I want to solve the following optimization problem , if R is a positive semi-definite matrix and D is diagonal matrix , both of size T x T then we should solve
${\underset{D}{min}}$ trace[$(R + D)^{\dagger}$]
such that trace(D) $\leq$ P
here $A^{\dagger}$ = Pseudo-inverse of A
Any help using matrix calculus or lagrange multiplier or any other method is welcome
$ \def\l{\left} \def\r{\right} \def\lr#1{\l(#1\r)} \def\fracLR#1#2{\lr{\frac{#1}{#2}}} \def\o{{\tt1}} \def\a{\alpha} \def\b{\beta} \def\d{\delta} \def\p{\partial} \def\trace#1{\operatorname{Tr}\lr{#1}} \def\diag#1{\operatorname{diag}\lr{#1}} \def\Diag#1{\operatorname{Diag}\lr{#1}} \def\grad#1#2{\frac{\p #1}{\p #2}} \def\c#1{\color{red}{#1}} $To avoid confusion with the differential operator, rename the variable $D\to A$.
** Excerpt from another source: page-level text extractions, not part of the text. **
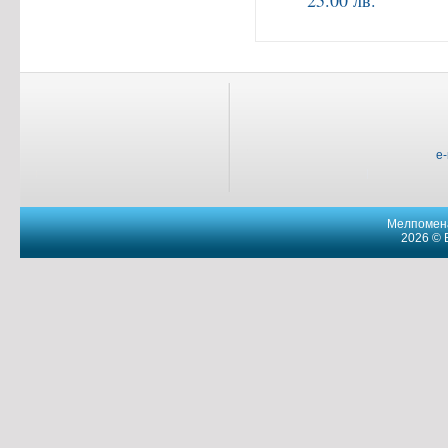
25.00 лв.
e
Мелпомена
2026 © 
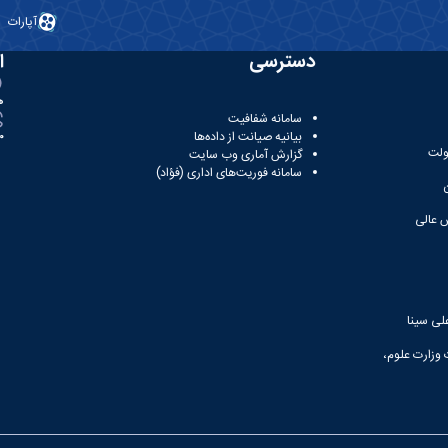
آپارات
دسترسی
ا
ه
سامانه شفافیت
بیانیه صیانت از داده‌ها
81
ولت
گزارش آماری وب‌ سایت
سامانه فوریت‌های اداری (فؤاد)
 عالی
لی سینا
 وزارت علوم،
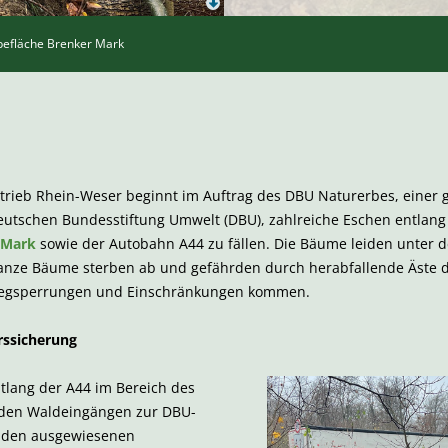
befläche Brenker Mark
trieb Rhein-Weser beginnt im Auftrag des DBU Naturerbes, einer
Deutschen Bundesstiftung Umwelt (DBU), zahlreiche Eschen entlan
 Mark
sowie der Autobahn A44 zu fällen. Die Bäume leiden unter 
ganze Bäume sterben ab und gefährden durch herabfallende Äste di
Wegsperrungen und Einschränkungen kommen.
rssicherung
ntlang der A44 im Bereich des
 den Waldeingängen zur DBU-
n den ausgewiesenen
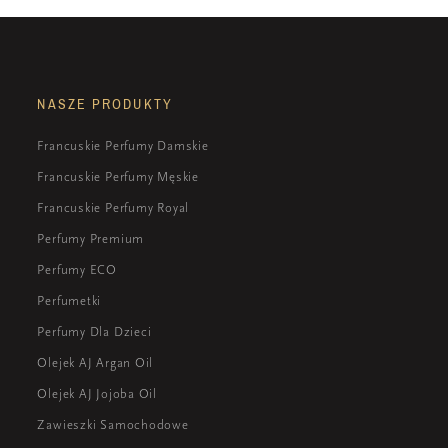
NASZE PRODUKTY
Francuskie Perfumy Damskie
Francuskie Perfumy Męskie
Francuskie Perfumy Royal
Perfumy Premium
Perfumy ECO
Perfumetki
Perfumy Dla Dzieci
Olejek AJ Argan Oil
Olejek AJ Jojoba Oil
Zawieszki Samochodowe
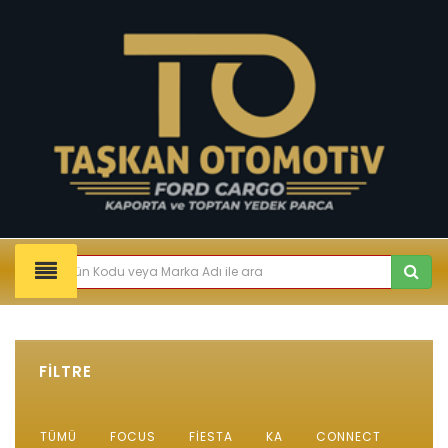
FİLTRE
TÜMÜ
FOCUS
FIESTA
KA
CONNECT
Then consider the case when $R=R^T$ and $A_{kk}>0$, then we can dispense with the pseudoinverse and write the objective function as $$\eqalign{ \phi &= \trace{(R+A)^{-1}} \\ d\phi &= -(R+A)^{-2}:dA \\ }$$ where $(:)$ denotes the Frobenius product, which is a convenient notation for the trace $$\eqalign{ A:B &= \sum_{i=1}^m\sum_{j=1}^n A_{ij}B_{ij} \;=\; \trace{AB^T} \\ A:A &= \big\|A\big\|^2_F \\ }$$
Introduce the unconstrained vector $(b)$ and its associated diagonal matrix $(B)$ and scalar magnitude $(\b)$. Then use it to construct a matrix which satisfies the constraints (rename the scalar $P\to\a$). $$\eqalign{ B &= \Diag{b} \quad&\implies\quad \trace{B}=\b \\ \b &= \o^Tb \quad&\implies\quad d\b = \o^Tdb = \trace{dB} \\ A &= \fracLR{\a}{\b} B \quad&\implies\quad \trace{A}=\a \\ a &= \fracLR{\a}{\b} b \quad&\implies\quad \o^Ta=\a \\ }$$ Calculate the differential of the constructed matrix $$\eqalign{ da &= \fracLR{\a\b\,db-\a b\,d\b}{\b^2} \\ &= \frac{\a}{\b^2}\lr{\b I-b\o^T} db \\ }$$ and substituted it into the diagonalized differential of the function to obtain the unconstrained gradient $$\eqalign{ d\phi &= -\diag{(R+A)^{-2}}:da \\ &= -g:da \\ &= -\frac{\a}{\b^2}g:\lr{\b I-b\o^T} db \\ &= +\frac{\a}{\b^2}\lr{\o b^Tg-\b g}: db \\ \grad{\phi}{b} &= \frac{\a}{\b^2}\lr{\o b^Tg-\b g} \\ }$$ Setting the gradient to zero yields $$\eqalign{ \lr{\o b^T}g & = \b g \\ }$$ This is an eigenvalue equation for a rank-$\o$ matrix which has a single non-zero eigenvalue corresponding to the eigenvector $\o$ (the all-ones vector). Therefore $g$ is equal to this eigenvector (or is a scalar multiple of it). $$\eqalign{ \o &= \lambda g = \diag{\lr{R+A}^{-2}} \\ I &= \lambda \Diag{\diag{\lr{R+A}^{-2}}} \\ &= \lambda I\odot\lr{R+A}^{-2} \\ }$$ where $(\odot)$ denotes the elementwise/Hadamard product.
This is a nonlinear equation, but it can be rearranged into an interative relationship (which hopefully converges) $$\eqalign{ A_0 &= I \\ Z_+ &= A\odot\lr{R+A}^{-2} \\ A_+ &= \frac{P\,Z_+}{\trace{Z_+}} \qquad&\big({\rm enforce\,the\,constraint}\big) \\ }$$ Initializing $A$ to a random diagonal matrix might improve its convergence prospects.
The zero eigenvectors of $(\o b^T)$ are also possible extremal solutions. You can explore them by choosing $g$ to be perpendicular to $b$ (and therefore perpendicular to $a$).
This leads to a very different system of nonlinear equations $$\eqalign{ f(a) &= a^T\diag{\big[R+\Diag{a}\big]^{-2}} \;\doteq\; 0 \\ }$$ which could be solved using Newton's Method or a Quasi-Newton method.